(Exercise description): Copy the entries below verbatim, omitting any pictures they contain.

(Data to process):
= = =
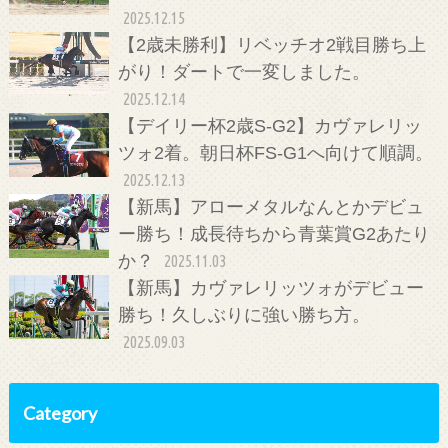
2025.12.15
【2歳未勝利】リベッチオ2戦目勝ち上
がり！ダートで一変しました。
2025.12.14
【デイリー杯2歳S-G2】カヴァレリッ
ツォ2着。朝日杯FS-G1へ向けて順調。
2025.12.13
【新馬】アローメタルなんとかデビュ
ー勝ち！成長待ちから青葉賞G2あたり
か？
2025.11.03
【新馬】カヴァレリッツォがデビュー
勝ち！久しぶりに強い勝ち方。
2025.09.03
Category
= = =
(Written response):
2025.12.15
【2歳未勝利】リベッチオ2戦目勝ち上
がり！ダートで一変しました。
2025.12.14
【デイリー杯2歳S-G2】カヴァレリッ
ツォ2着。朝日杯FS-G1へ向けて順調。
2025.12.13
【新馬】アローメタルなんとかデビュ
ー勝ち！成長待ちから青葉賞G2あたり
か？
2025.11.03
【新馬】カヴァレリッツォがデビュー
勝ち！久しぶりに強い勝ち方。
2025.09.03
Category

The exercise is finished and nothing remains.